NFTs challenge the norms of contemporary art with an approach to creative expression that is entirely digital and certified, it is therefore pushing the art world into a new territory.

Should you invest?

This booming market is arousing the appetite of many investors. In 2020, more than $ 250 million were traded on the NFT market, compared to $ 63 million in 2019, reveals a recent report from Atelier BNP Paribas. The valuation of this market itself jumped 138% between 2019 and 2020, reaching $ 338 million.

The arrival on this market of artists, sports personalities or influencers well known to the general public opens new financial perspectives. (Snoop Dogg, Kate Moss, Tony Hawk, Lindsay Lohan, Grimes…)

The Impact of NFTs in the future

The emergence of NFTs is real, it is a trend that, according to some experts, will profoundly change the art and collectibles market.
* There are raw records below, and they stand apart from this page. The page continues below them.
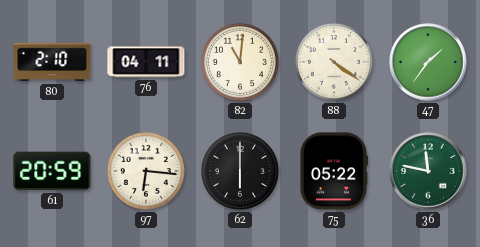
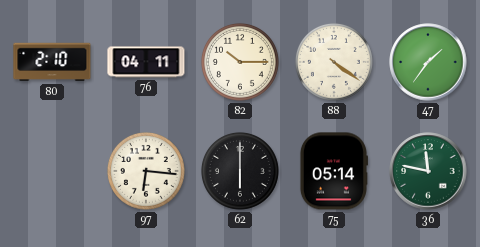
82: 11:01 -> 10:15
61: 20:59 -> none
75: 05:22 -> 05:14
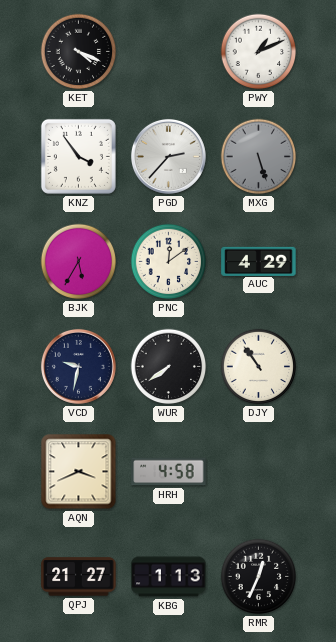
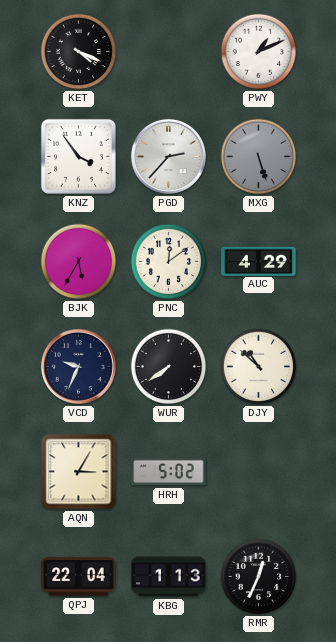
VCD: 9:32 -> 9:34
DJY: 10:54 -> 10:52
AQN: 3:41 -> 3:05
HRH: 4:58 -> 5:02
QPJ: 21:27 -> 22:04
The physical possession of an object is already less and less important. Some collectors buy art to then store them in a Free Zone or a safe.

What matters is ownership, whether it’s digital or not doesn’t matter. Art is sometimes just a financial product in a portfolio. The same goes for NFTs. Anyone can take a screenshot of your NFT purchase, but only one person has it: you.

Attempts have been made to connect NFTs to real physical objects. Nike launched CryptoKicks for his shoes, When a person purchases a pair of CryptoKicks, they also receive a digital asset attached to the unique identifier of that pair of shoes.
The British band “Kings of Leon’s” new album was released as a NFT and generated $ 2 million in sales.

But it also opens new doors for artists who can sell shares of their works and thereafter receive income when their work are sold.

Buyers could also be interested in owning a share of an artwork they couldn’t otherwise afford or as a speculative investment.
Imagine that the buyer of the most expensive photograph ever sold “The Phantom by Peter Lik”, wants to get back part of his $6.5 million investment. He could decide to keep the print in his living room but to sell a fraction of his ownership. Anyone could then buy a fraction/share of the print at a certain value and if the print is sold again, earn part of the profits depending on the amount/value of the shares he has.

In 2018, Kevin Abosch, put his photograph Forever Rose on the NFT market. But no physical photograph was ever sold. He created a token called “Forever Rose” and that token represented his photograph. He decided to divide it in 10 shares, So 10 people could own a fraction of the original token. And he raised $1 million dollars, that he then gave to charity.

NFTs are consequently changing the way modern artists can earn a living.

Forever Rose © Kevin Abosch

Forever Rose © Kevin Abosch

What are the Risks?

Some people think that cryptocurrency is ‘ just a speculative bubble in the making’ and that it might crash at any time.

NFTs are digital copies of original works, and the original creator will ultimately always have control over how their work is licensed but as we saw earlier there is a legal void and photographers should be wary of what they sell and specify who keeps the copyright. Different marketplaces can have different rules. Read them carefully

Also if someone creates a NFTs with a work they didn’t personally create, it brings up a lot of issues that are not resolved yet.

As a buyer, you should make sure that you invest sums that you can afford to lose as you never know what the market is going to be like when you want/have to sell. Like bitcoins, the price of cryptocurrency takes into account several other parameters that affect the economy.

Cryptocurrency thefts have happened in the past, which means that the security they offer depends on the marketplace who holds them. So don’t buy/sell anywhere. Make sure the platform you want to use is legit and secure!